* WHAT TO DO *
In your copy, each record should read exactly as it does below, and no pictures should be present.
-- RECORDS SUPPLIED follows --
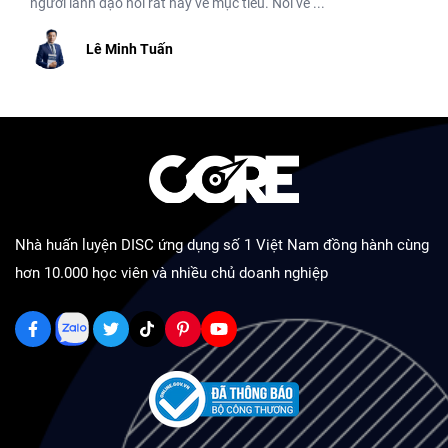
người lãnh đạo nói rất hay về mục tiêu. Nói về ...
Lê Minh Tuấn
Nhà huấn luyện DISC ứng dụng số 1 Việt Nam đồng hành cùng
hơn 10.000 học viên và nhiều chủ doanh nghiệp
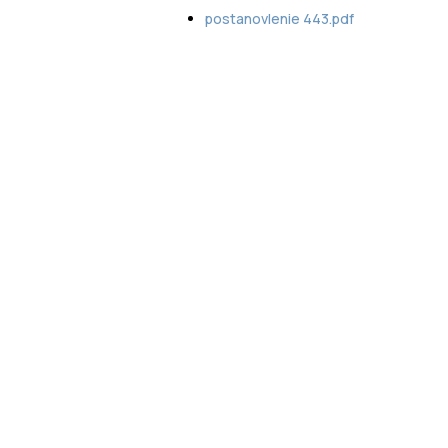
postanovlenie 443.pdf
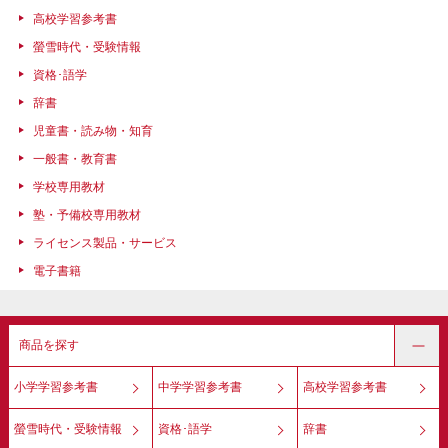
高校学習参考書
螢雪時代・受験情報
資格･語学
辞書
児童書・読み物・知育
一般書・教育書
学校専用教材
塾・予備校専用教材
ライセンス製品・サービス
電子書籍
商品を探す
小学学習参考書
中学学習参考書
高校学習参考書
螢雪時代・受験情報
資格･語学
辞書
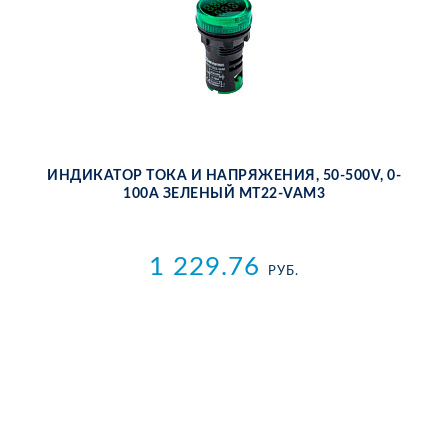
ИН­ДИ­КА­ТОР ТО­КА И НА­ПРЯ­ЖЕ­НИЯ, 50-500V, 0-
100A ЗЕ­ЛЕ­НЫЙ MT22-VAM3
1 229.76
РУБ.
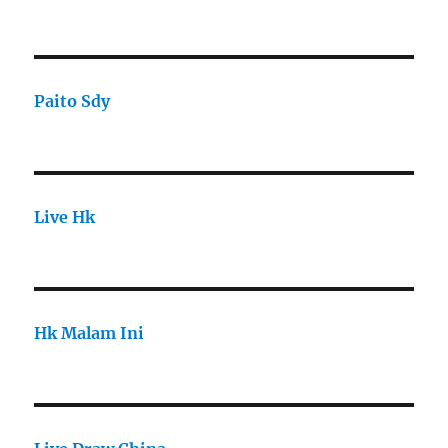
Paito Sdy
Live Hk
Hk Malam Ini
-- RECORDS SUPPLIED concluded --
* EXERCISE ANSWER *
người lãnh đạo nói rất hay về mục tiêu. Nói về ...
Lê Minh Tuấn
Nhà huấn luyện DISC ứng dụng số 1 Việt Nam đồng hành cùng
hơn 10.000 học viên và nhiều chủ doanh nghiệp
postanovlenie 443.pdf
高校学習参考書
螢雪時代・受験情報
資格･語学
辞書
児童書・読み物・知育
一般書・教育書
学校専用教材
塾・予備校専用教材
ライセンス製品・サービス
電子書籍
商品を探す
小学学習参考書
中学学習参考書
高校学習参考書
螢雪時代・受験情報
資格･語学
辞書
ИН­ДИ­КА­ТОР ТО­КА И НА­ПРЯ­ЖЕ­НИЯ, 50-500V, 0-
100A ЗЕ­ЛЕ­НЫЙ MT22-VAM3
1 229.76
РУБ.
Paito Sdy
Live Hk
Hk Malam Ini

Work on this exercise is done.